= Task details =
Copy out the line that contains "Me interesa ser" and the lines after it through the final one in the entries below, exactly, with no other lines.

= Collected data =

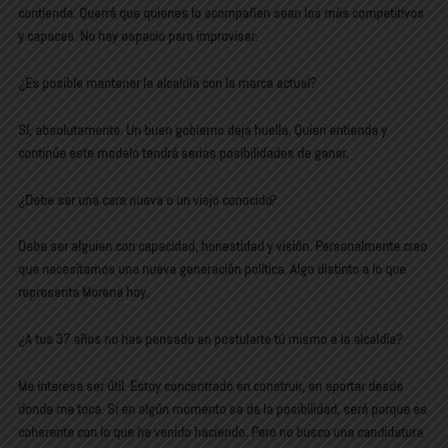
contienda. Querrá que quienes lo acompañen sean los más competitivos
y capaces. No hay espacio para improvisar.
¿Es posible mantener la alcaldía con la marca actual?
Sí, absolutamente. Un buen gobierno deja huella. Quien entienda y
continúe este modelo tendrá serias posibilidades de ganar.
¿Debe ser una cara nueva o un viejo conocido?
Debe ser alguien con capacidad, honestidad y visión. Personalmente creo
que necesitamos una nueva generación política. Algo distinto a lo que
representa Morena hoy.
¿A tus 37 años no has pensado en postularte tú mismo a la alcaldía?
Me interesa ser útil. Estoy concentrado en construir, en aportar desde
donde me toca. Si en algún momento se da la posibilidad, será porque es
coherente con lo que he venido haciendo. Pero no busco una candidatura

= Problem solution =
Me interesa ser útil. Estoy concentrado en construir, en aportar desde
donde me toca. Si en algún momento se da la posibilidad, será porque es
coherente con lo que he venido haciendo. Pero no busco una candidatura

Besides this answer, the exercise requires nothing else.